» What you should do: Which lines in the records below contain the word "semaine"? Report each of them.

» Data in this exercise:

+---+

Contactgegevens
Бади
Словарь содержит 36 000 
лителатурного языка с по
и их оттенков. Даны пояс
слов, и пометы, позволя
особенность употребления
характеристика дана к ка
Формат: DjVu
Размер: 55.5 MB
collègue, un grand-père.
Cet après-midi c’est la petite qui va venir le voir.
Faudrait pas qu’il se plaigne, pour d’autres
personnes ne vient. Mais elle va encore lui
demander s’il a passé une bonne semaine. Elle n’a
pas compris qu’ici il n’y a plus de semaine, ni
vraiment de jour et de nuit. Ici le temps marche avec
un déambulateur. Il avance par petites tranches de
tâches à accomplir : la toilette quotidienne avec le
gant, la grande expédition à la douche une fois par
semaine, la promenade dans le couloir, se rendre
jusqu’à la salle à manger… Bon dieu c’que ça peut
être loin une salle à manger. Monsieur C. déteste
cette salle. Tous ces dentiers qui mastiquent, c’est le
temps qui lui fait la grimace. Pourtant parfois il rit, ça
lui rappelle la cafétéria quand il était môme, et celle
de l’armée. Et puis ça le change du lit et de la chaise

+---+

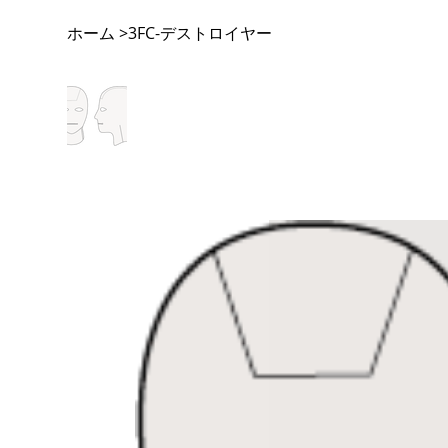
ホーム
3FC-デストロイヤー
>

+---+

» Answer to this task:
demander s’il a passé une bonne semaine. Elle n’a
pas compris qu’ici il n’y a plus de semaine, ni
semaine, la promenade dans le couloir, se rendre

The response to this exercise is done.